##### Exercise inputs #####

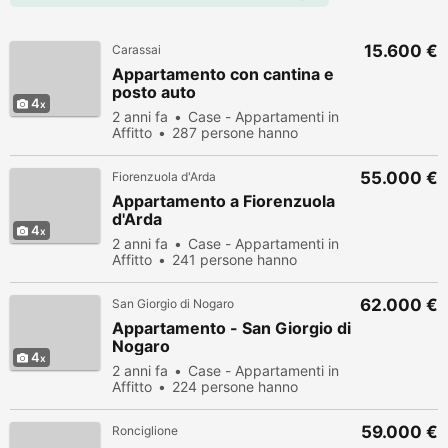
15.600 €
Carassai
Appartamento con cantina e
posto auto
4
2 anni fa
Case - Appartamenti in
Affitto
287 persone hanno
visualizzato
55.000 €
Fiorenzuola d'Arda
Appartamento a Fiorenzuola
d'Arda
4
2 anni fa
Case - Appartamenti in
Affitto
241 persone hanno
visualizzato
62.000 €
San Giorgio di Nogaro
Appartamento - San Giorgio di
Nogaro
4
2 anni fa
Case - Appartamenti in
Affitto
224 persone hanno
visualizzato
59.000 €
Ronciglione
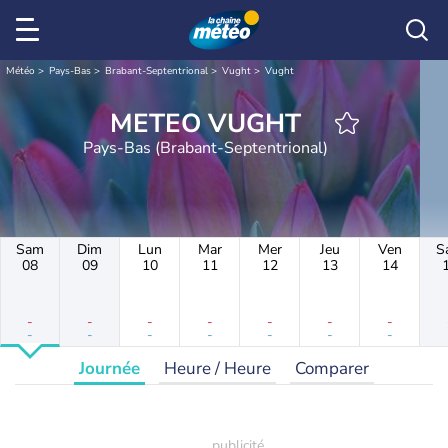
Météo
Pays-Bas
Brabant-Septentrional
Vught
Vught
METEO VUGHT
Pays-Bas (Brabant-Septentrional)
Sam
Dim
Lun
Mar
Mer
Jeu
Ven
S
08
09
10
11
12
13
14
-
-
-
-
-
-
-
-
-
-
-
-
-
-
Journée
Heure / Heure
Comparer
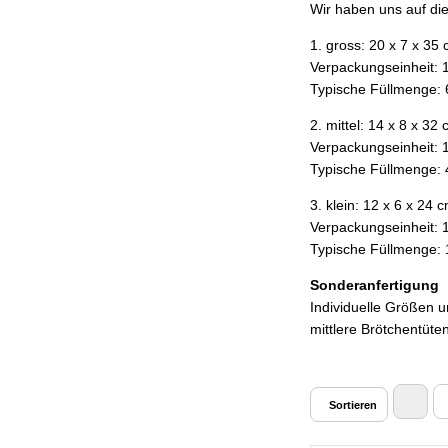
Wir haben uns auf di
1. gross: 20 x 7 x 35 
Verpackungseinheit: 
Typische Füllmenge: 
2. mittel: 14 x 8 x 32
Verpackungseinheit: 
Typische Füllmenge: 
3. klein: 12 x 6 x 24 
Verpackungseinheit: 
Typische Füllmenge: 
Sonderanfertigung
Individuelle Größen 
mittlere Brötchentüte
Sortieren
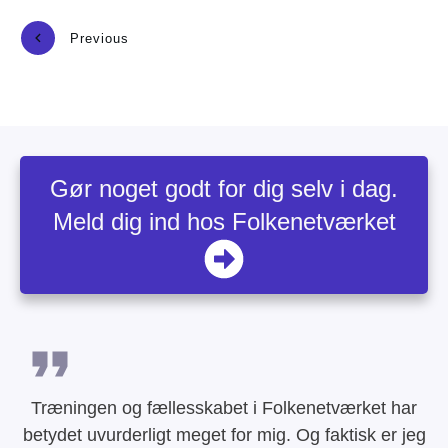
Previous
Next
Gør noget godt for dig selv i dag.
Meld dig ind hos Folkenetværket
Træningen og fællesskabet i Folkenetværket har
betydet uvurderligt meget for mig. Og faktisk er jeg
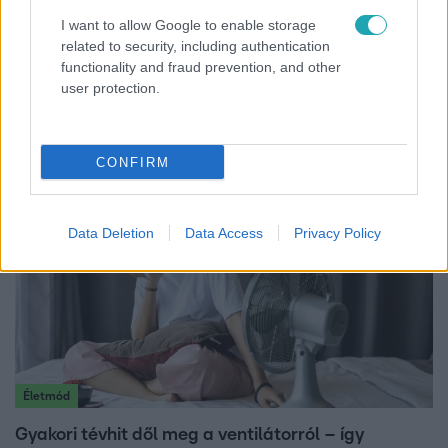
I want to allow Google to enable storage
related to security, including authentication
Bulvár
functionality and fraud prevention, and other
user protection.
Bódi Guszti és Margó büszkén jelentették be:
megvan a család első diplomása
CONFIRM
Data Deletion
Data Access
Privacy Policy
Életmód
Gyakori tévhit dől meg a ventilátorról – így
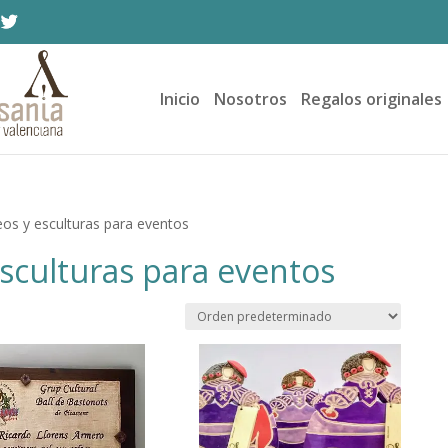
Inicio
Nosotros
Regalos originales
eos y esculturas para eventos
esculturas para eventos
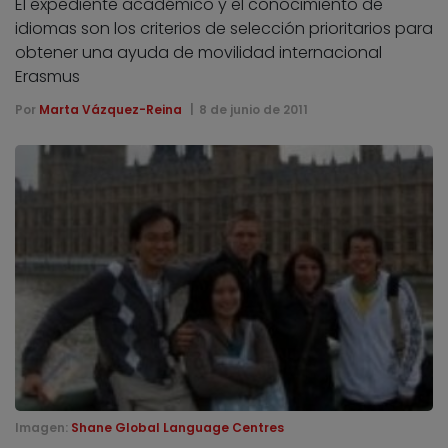
El expediente académico y el conocimiento de
idiomas son los criterios de selección prioritarios para
obtener una ayuda de movilidad internacional
Erasmus
Por
Marta Vázquez-Reina
8 de junio de 2011
Imagen:
Shane Global Language Centres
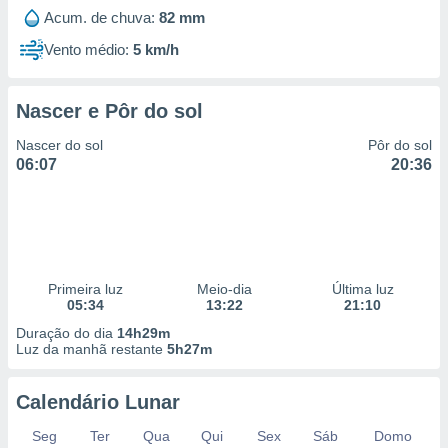
Acum. de chuva:
82 mm
Vento médio:
5 km/h
Nascer e Pôr do sol
Nascer do sol
Pôr do sol
06:07
20:36
Primeira luz
Meio-dia
Última luz
05:34
13:22
21:10
Duração do dia
14h29m
Luz da manhã restante
5h27m
Calendário Lunar
Seg
Ter
Qua
Qui
Sex
Sáb
Domo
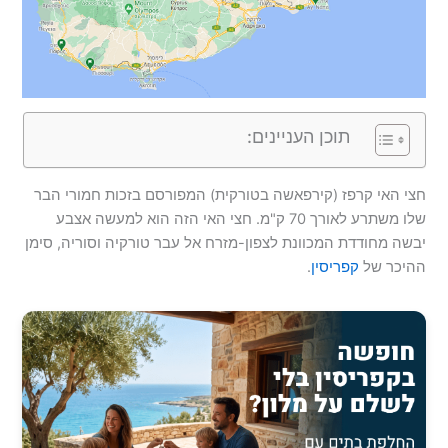
תוכן העניינים:
חצי האי קרפז (קירפאשה בטורקית) המפורסם בזכות חמורי הבר
שלו משתרע לאורך 70 ק"מ. חצי האי הזה הוא למעשה אצבע
יבשה מחודדת המכוונת לצפון-מזרח אל עבר טורקיה וסוריה, סימן
ההיכר של
קפריסין
.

#####

> Task to carry out
In the listing above, count each line that holds the word "Septentrional" and report the number alone.

> Your solution
2